Data Theorem has launched the industry’s first Active Protection including observability and runtime defense, delivering comprehensive security across modern application stacks including API, cloud, mobile, modern web, and serverless (Lambda) functions.
Organizations today need tools that are purpose built for securing modern application stacks to prevent data breaches. Past-generations of runtime AppSec tools (WAFs, RASPs, EDRs) are unable to address critical areas of modern application stacks such as cloud-native applications. As an example, serverless applications with APIs, such as AWS Lambda, cannot be secured using traditional web application firewalls (WAFs), runtime application self-protection (RASPs), or endpoint detection and response (EDR) agents. This is because there are no accessible operating systems for agent installation or traditional network perimeters with ingress/egress points. Data Theorem now uniquely delivers runtime defenses and observability across its entire product suite, addressing security gaps in modern application exposures commonly found with cloud-native stacks.
According to Gartner, “Optimal security of cloud-native applications requires an integrated approach that starts in development and extends to runtime protection. SRM (security and risk management) leaders should evaluate emerging cloud-native application protection platforms that provide a complete life cycle approach for security.” 1
Data Theorem is the first to deliver comprehensive full stack security for today’s modern applications that starts at the client layer (mobile and web), protects the network layer (REST and GraphQL APIs), and extends down through the underlying infrastructure (cloud services).

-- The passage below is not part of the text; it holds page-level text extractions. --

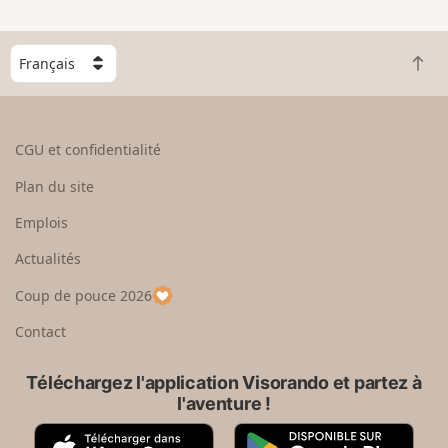
n
g
C
r
R
h
a
e
o
n
t
i
d
o
s
CGU et confidentialité
u
i
r
s
Plan du site
e
s
n
e
Emplois
h
z
Actualités
a
u
u
n
Coup de pouce 2026
t
p
a
Contact
y
s
Téléchargez l'application Visorando et partez à
l'aventure !
A
G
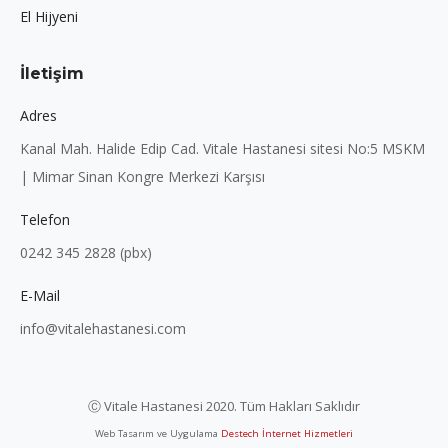
El Hijyeni
İletişim
Adres
Kanal Mah. Halide Edip Cad. Vitale Hastanesi sitesi No:5 MSKM
| Mimar Sinan Kongre Merkezi Karşısı
Telefon
0242 345 2828 (pbx)
E-Mail
info@vitalehastanesi.com
Ⓒ Vitale Hastanesi 2020. Tüm Hakları Saklıdır
Web Tasarım ve Uygulama
Destech İnternet Hizmetleri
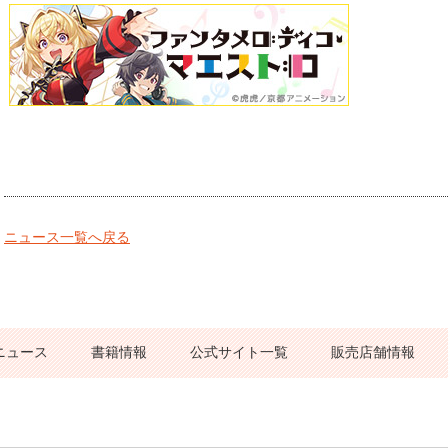
ニュース一覧へ戻る
ニュース
書籍情報
公式サイト一覧
販売店舗情報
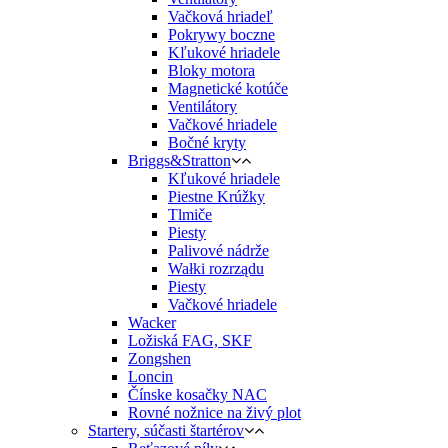
Vačková hriadeľ
Pokrywy boczne
Kľukové hriadele
Bloky motora
Magnetické kotúče
Ventilátory
Vačkové hriadele
Bočné kryty
Briggs&Stratton
Kľukové hriadele
Piestne Krúžky
Tlmiče
Piesty
Palivové nádrže
Wałki rozrządu
Piesty
Vačkové hriadele
Wacker
Ložiská FAG, SKF
Zongshen
Loncin
Čínske kosačky NAC
Rovné nožnice na živý plot
Startery, súčasti štartérov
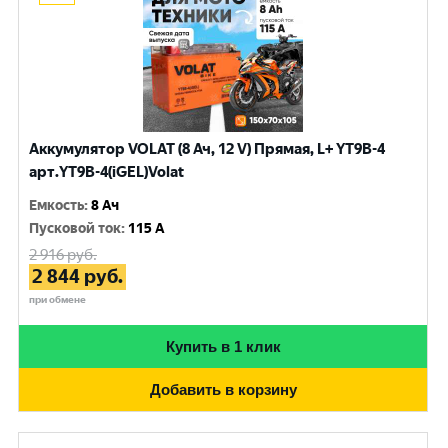
Аккумулятор VOLAT (8 Ач, 12 V) Прямая, L+ YT9B-4
арт.YT9B-4(iGEL)Volat
Емкость
:
8 Ач
Пусковой ток
:
115 A
2 916
руб.
2 844
руб.
при обмене
Купить в 1 клик
Добавить в корзину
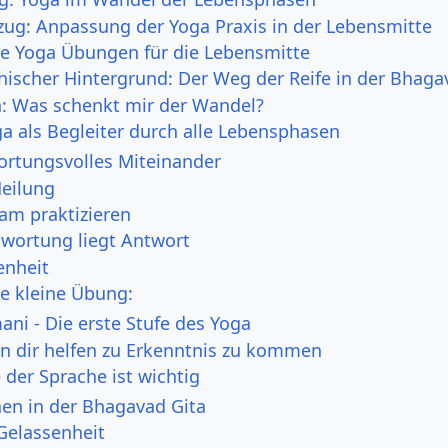
zug: Anpassung der Yoga Praxis in der Lebensmitte
e Yoga Übungen für die Lebensmitte
hischer Hintergrund: Der Weg der Reife in der Bhaga
n: Was schenkt mir der Wandel?
ga als Begleiter durch alle Lebensphasen
ortungsvolles Miteinander
Heilung
m praktizieren
twortung liegt Antwort
enheit
ne kleine Übung:
ni - Die erste Stufe des Yoga
n dir helfen zu Erkenntnis zu kommen
 der Sprache ist wichtig
nen in der Bhagavad Gita
 Gelassenheit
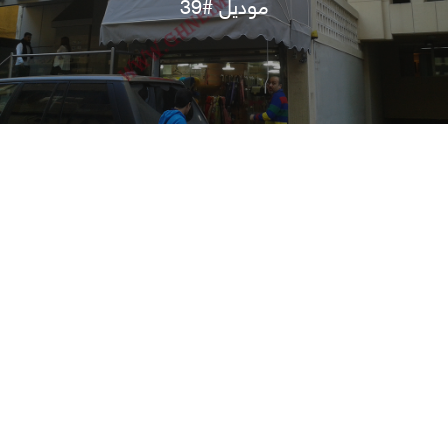
موديل #39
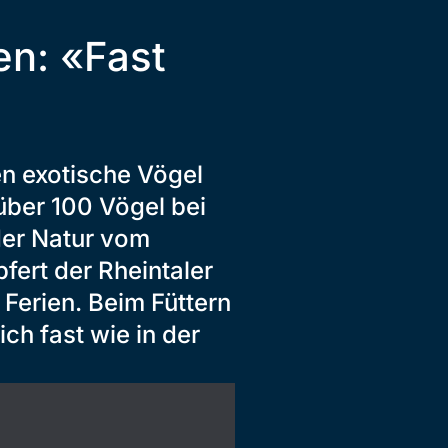
en: «Fast
n exotische Vögel
über 100 Vögel bei
 der Natur vom
fert der Rheintaler
 Ferien. Beim Füttern
ch fast wie in der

Active Protection is a runtime defense and observability offering. Active Protection works across Data Theorem’s product portfolio to help customers enable application-layer security defenses across their application stacks. The runtime defenses include attack prevention, OWASP Top 10 rules, known malicious sources, policy violations of encryption levels, authentication types, authorization rules, and a variety of custom rule checks including preventing BOLA attacks. Further, organizations also need increased observability (logging, tracing, trending) before enforcing security policies because the dynamic nature of their modern application stacks. Customers can enable Data Theorem’s Active Prevention through the use of their SDKs (software development kits), application extensions (Lambda layers), and AppSec proxy (L7 sidecar proxying).
“Data Theorem’s Active Protection is the first in the industry to provide comprehensive security across today’s modern application stacks,” said Doug Dooley, Data Theorem COO. “Organizations’ dynamic environments such as public cloud services require more observability and telemetry to discover their changing attack surfaces than current solutions provide. We are not aware of any other vendor delivering active protection runtime defenses and observability across cloud-native, mobile, modern web, and serverless applications.”

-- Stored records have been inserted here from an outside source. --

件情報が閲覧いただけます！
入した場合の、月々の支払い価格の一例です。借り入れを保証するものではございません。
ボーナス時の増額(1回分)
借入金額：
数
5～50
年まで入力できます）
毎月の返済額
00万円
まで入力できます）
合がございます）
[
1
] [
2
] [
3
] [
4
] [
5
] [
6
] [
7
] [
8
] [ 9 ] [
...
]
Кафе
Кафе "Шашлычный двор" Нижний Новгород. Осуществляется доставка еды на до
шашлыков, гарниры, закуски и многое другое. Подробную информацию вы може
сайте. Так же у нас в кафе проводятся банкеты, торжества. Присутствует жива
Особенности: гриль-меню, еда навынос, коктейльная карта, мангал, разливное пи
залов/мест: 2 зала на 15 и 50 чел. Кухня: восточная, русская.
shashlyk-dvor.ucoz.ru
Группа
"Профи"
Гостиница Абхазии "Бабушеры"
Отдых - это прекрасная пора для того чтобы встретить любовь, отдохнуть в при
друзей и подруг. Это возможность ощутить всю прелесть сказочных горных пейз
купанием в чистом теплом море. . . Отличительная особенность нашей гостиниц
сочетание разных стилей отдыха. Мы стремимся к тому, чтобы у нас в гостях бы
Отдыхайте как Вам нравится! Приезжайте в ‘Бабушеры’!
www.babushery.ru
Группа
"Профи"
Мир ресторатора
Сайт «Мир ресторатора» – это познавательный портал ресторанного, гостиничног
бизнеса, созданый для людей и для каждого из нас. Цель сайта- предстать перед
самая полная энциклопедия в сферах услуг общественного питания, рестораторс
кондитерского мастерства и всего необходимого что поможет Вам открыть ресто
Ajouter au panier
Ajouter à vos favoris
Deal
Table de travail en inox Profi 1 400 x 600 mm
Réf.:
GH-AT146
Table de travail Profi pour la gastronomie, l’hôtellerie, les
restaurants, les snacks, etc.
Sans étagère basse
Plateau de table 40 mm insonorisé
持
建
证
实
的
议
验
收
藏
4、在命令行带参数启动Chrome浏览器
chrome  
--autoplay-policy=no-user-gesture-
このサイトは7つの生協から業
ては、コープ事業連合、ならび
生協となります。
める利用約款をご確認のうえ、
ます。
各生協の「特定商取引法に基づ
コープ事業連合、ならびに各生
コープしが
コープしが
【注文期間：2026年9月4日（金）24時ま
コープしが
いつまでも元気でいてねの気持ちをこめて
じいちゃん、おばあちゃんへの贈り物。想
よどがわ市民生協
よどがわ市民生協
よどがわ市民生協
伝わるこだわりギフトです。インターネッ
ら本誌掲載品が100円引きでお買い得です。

Data Theorem’s broad AppSec portfolio protects organizations from data breaches with application security testing and protection for modern web frameworks, API-driven microservices and cloud resources. Its solutions are powered by its award-winning Analyzer Engine, which leverages a new type of dynamic and run-time analysis that is fully integrated into the CI/CD process, and enables organizations to conduct continuous, automated security inspection and remediation.
The Active Protection is available today for free for existing customers and included in the price for Data Theorem’s suite of API Secure, Cloud Secure, Mobile Secure and Web Secure solutions. For more information, see https://www.datatheorem.com/free-trial/.
Note 1 – Gartner, Inc. “Innovation Insight for Cloud-Native Application Protection Platforms” by Neil MacDonald and Charlie Winckless. Aug. 25, 2021.